South Africa Evicts Refugees From Church

Hundreds of refugees protested the South African government and UNHCR's failure to protect migrants from xenophobia in Greenmarket Square, Cape Town. (Wikimedia Commons)

Hundreds of refugees protested the South African government and UNHCR's failure to protect migrants from xenophobia in Greenmarket Square, Cape Town. (Wikimedia Commons)

South African police forcibly removed hundreds of refugees from a busy market center in Cape Town on March 1. The migrants had been living outside the Central Methodist Mission Church in Greenmarket Square, a major tourist site, since October 2019.

The Cape Town High Court granted the city broad authority to evict the refugees on February 17 after a two-month-long legal battle. High Court Judge Daniel Thulari ruled that the city may remove the refugees currently living in the Central Methodist Mission Church but that the city must also provide a sustainable alternative facility. The city and the Department of Home Affairs were allowed seven days to process the migrants according to South Africa’s Immigration Act, after which the city will resume enforcement of its local laws, including the prohibition on sleeping, washing, cooking, or urinating in the streets. 
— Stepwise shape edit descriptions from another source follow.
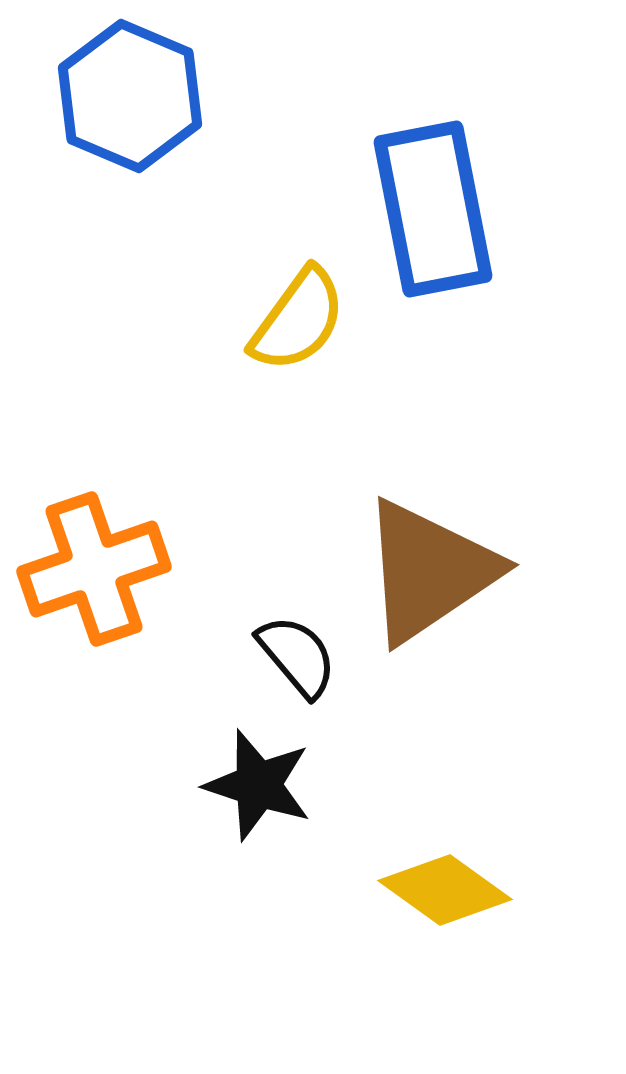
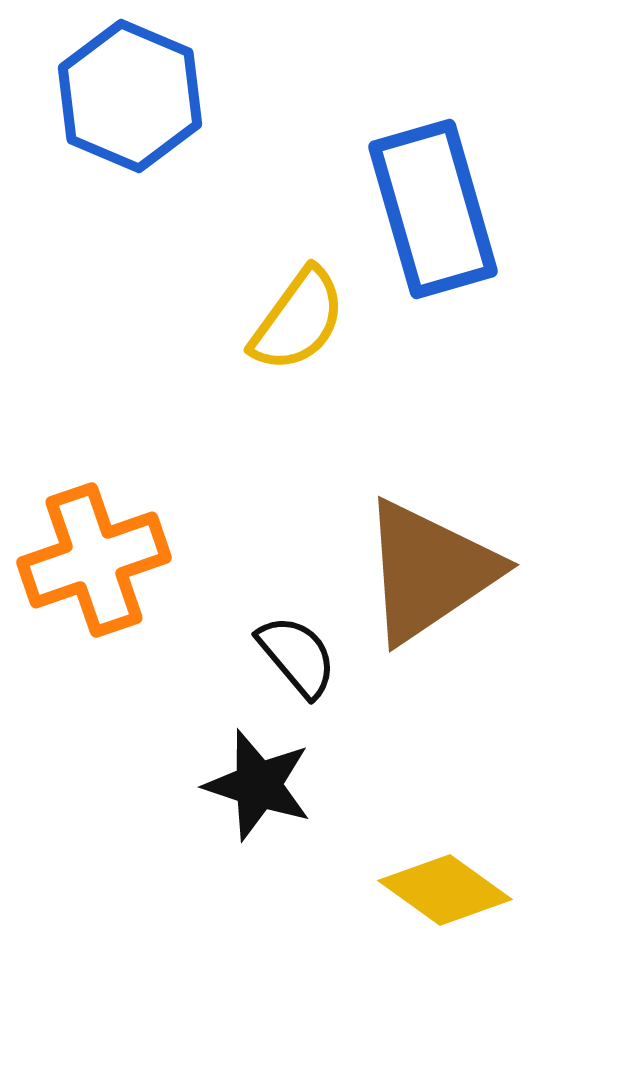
blue rectangle: rotated 5 degrees counterclockwise
orange cross: moved 9 px up
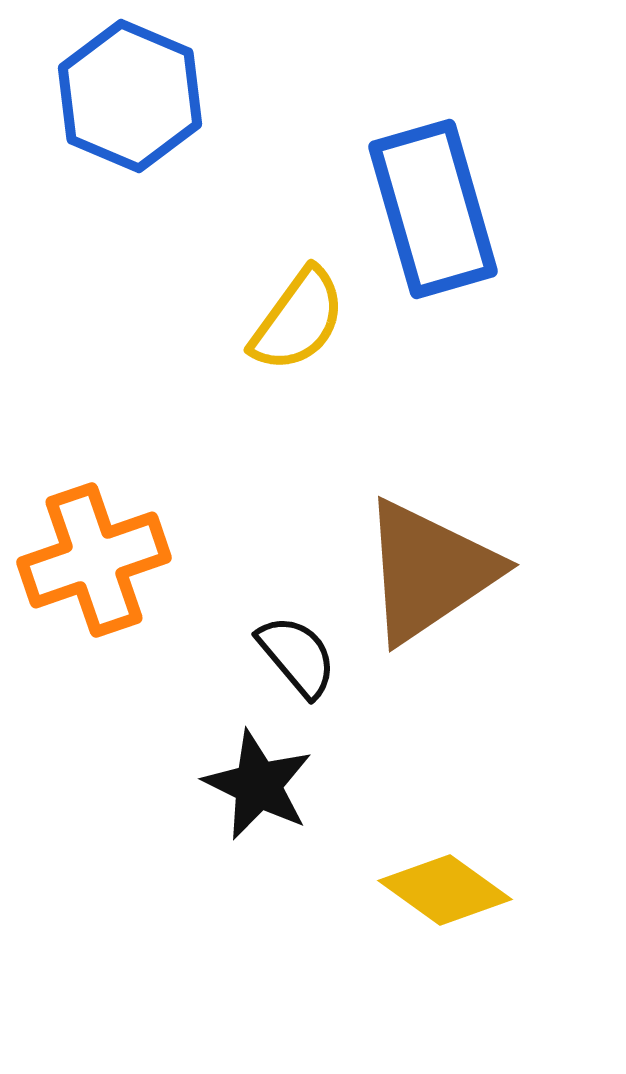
black star: rotated 8 degrees clockwise
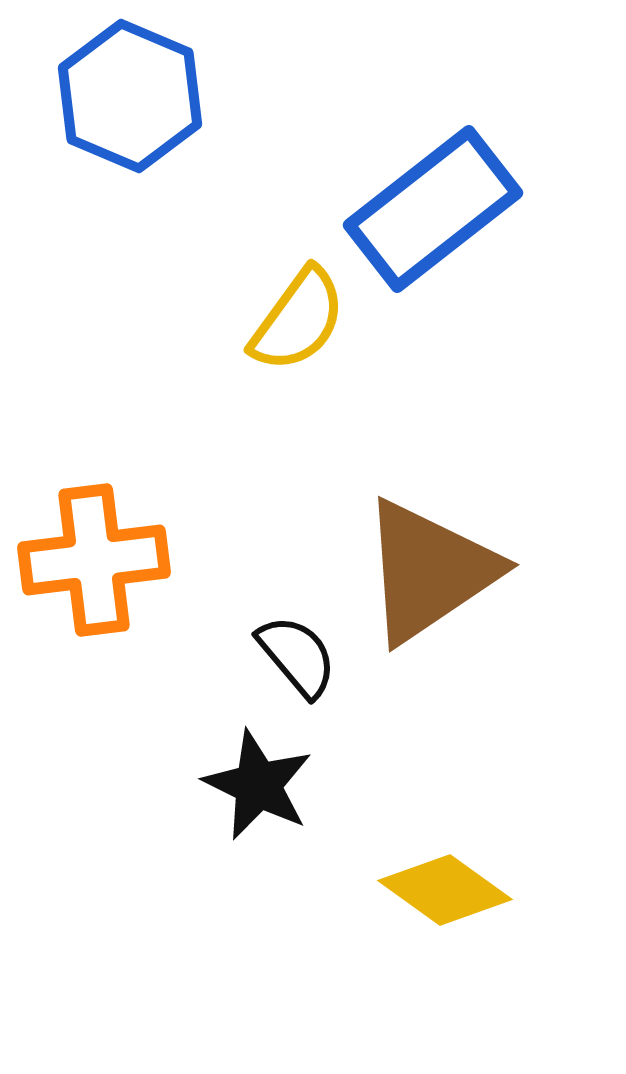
blue rectangle: rotated 68 degrees clockwise
orange cross: rotated 12 degrees clockwise
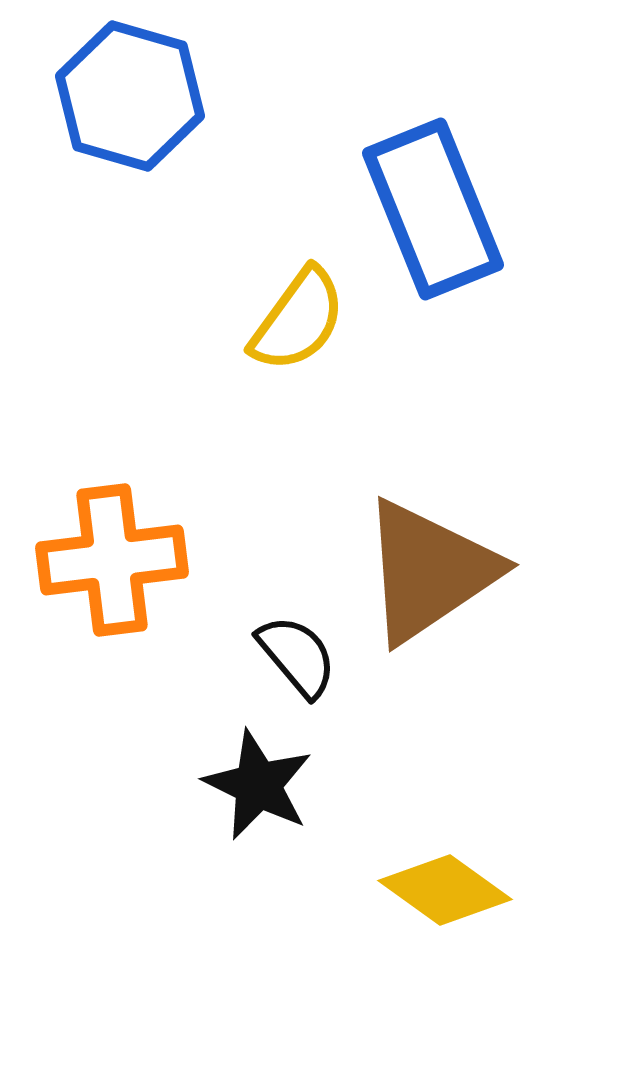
blue hexagon: rotated 7 degrees counterclockwise
blue rectangle: rotated 74 degrees counterclockwise
orange cross: moved 18 px right
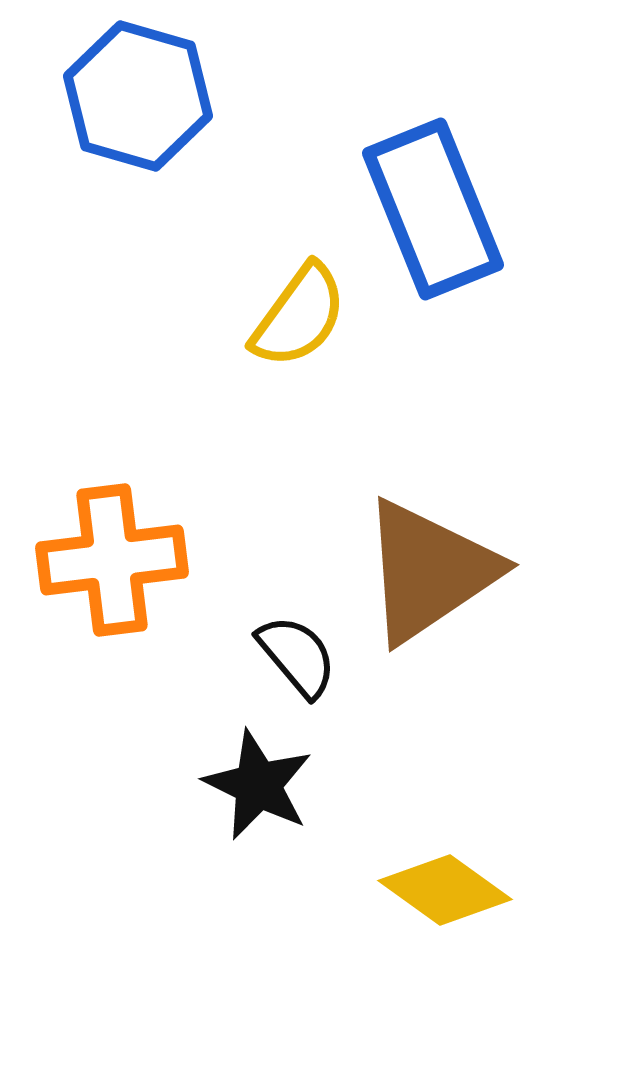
blue hexagon: moved 8 px right
yellow semicircle: moved 1 px right, 4 px up
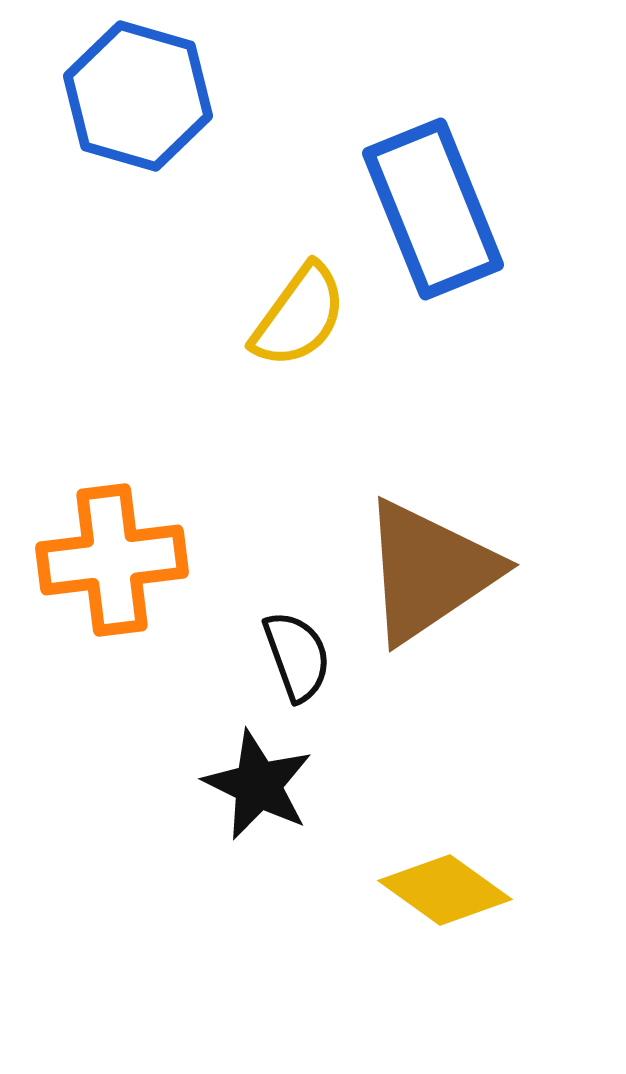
black semicircle: rotated 20 degrees clockwise
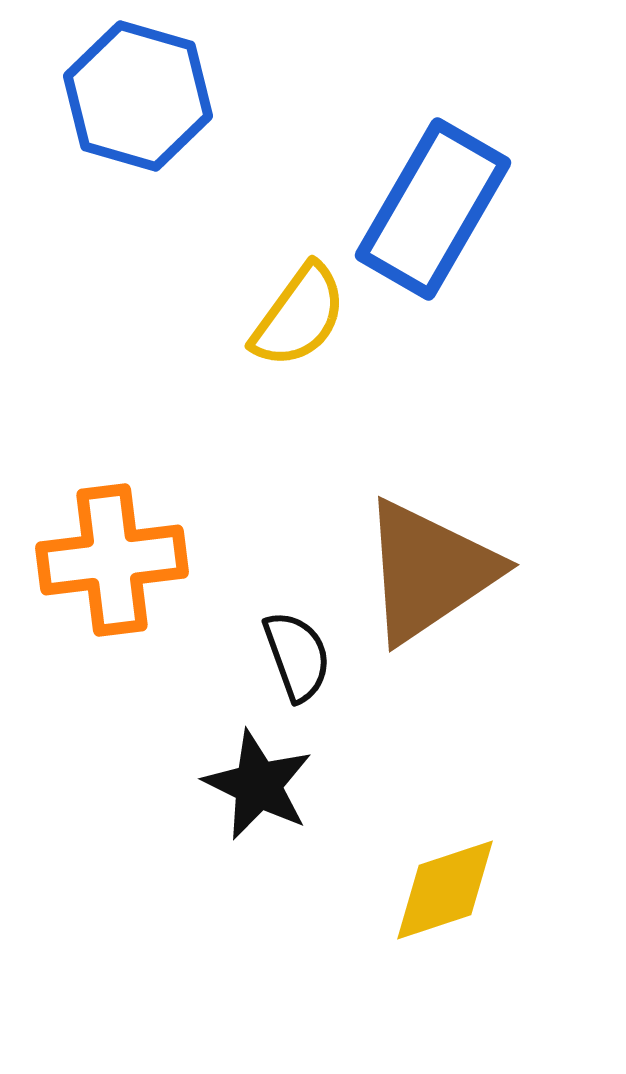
blue rectangle: rotated 52 degrees clockwise
yellow diamond: rotated 54 degrees counterclockwise
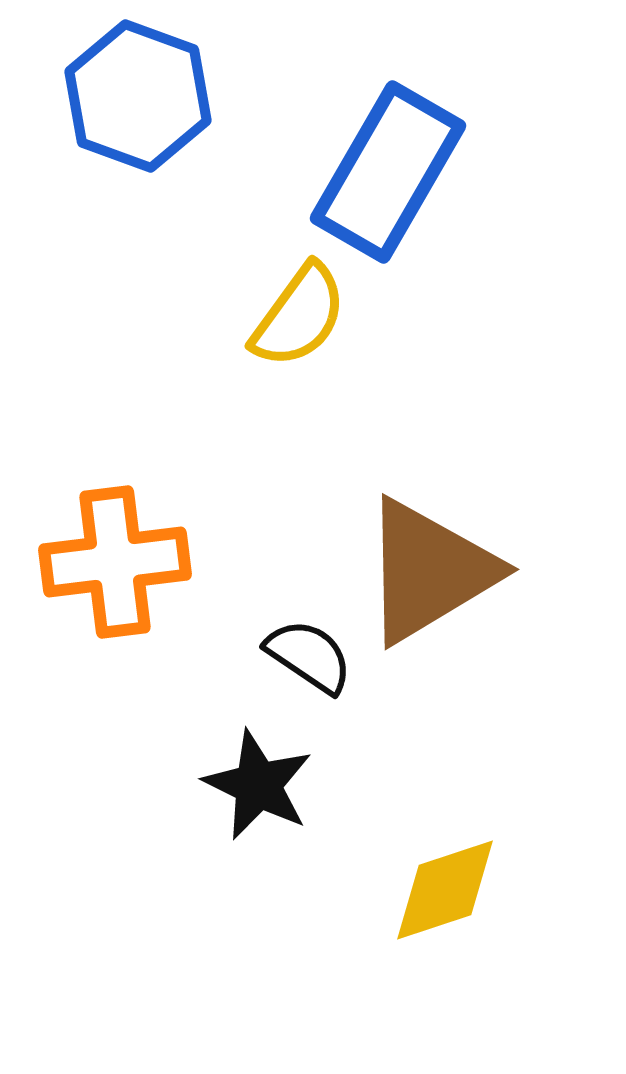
blue hexagon: rotated 4 degrees clockwise
blue rectangle: moved 45 px left, 37 px up
orange cross: moved 3 px right, 2 px down
brown triangle: rotated 3 degrees clockwise
black semicircle: moved 12 px right; rotated 36 degrees counterclockwise
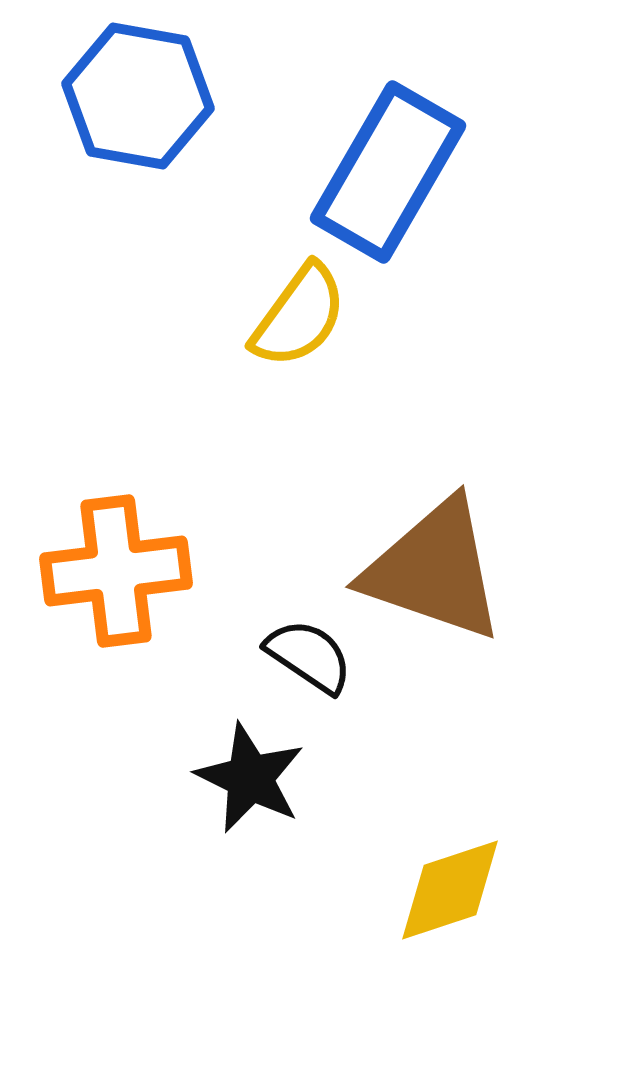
blue hexagon: rotated 10 degrees counterclockwise
orange cross: moved 1 px right, 9 px down
brown triangle: moved 5 px right, 1 px up; rotated 50 degrees clockwise
black star: moved 8 px left, 7 px up
yellow diamond: moved 5 px right
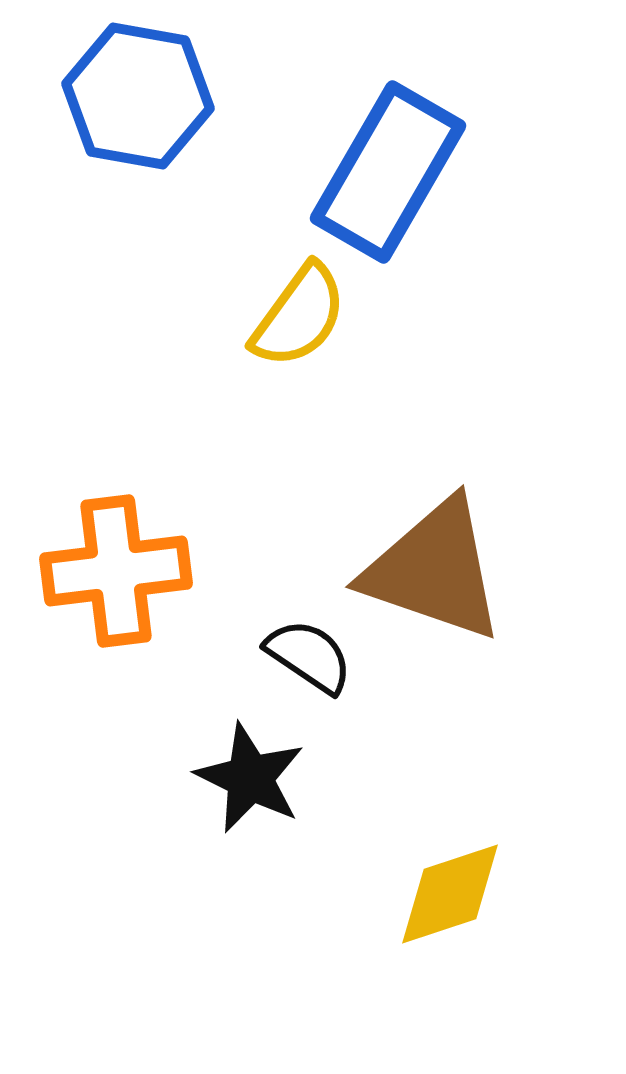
yellow diamond: moved 4 px down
The court’s decision follows nearly six months of tension between the city’s local government and a group of several hundred refugees housed at the church. Last October, the group staged a sit-in at the United Nations High Commission for Refugees’ (UNHRC) offices in Cape Town’s Waldorf Arcade to demand that they be resettled in a different country. The group had been subject to severe xenophobia in South Africa, they said.

Shema Nahiman, a refugee who sought asylum in South Africa after fleeing from violence in Burundi, faced hatred and continued conflict in her new destination. In an interview with Al Jazeera, Nahiman explained, “I am so disappointed in South Africa. People burned my shop to the ground because I am a foreigner. We are not safe here. I do not trust the state to protect us. We want to leave this country to find a better place to live.”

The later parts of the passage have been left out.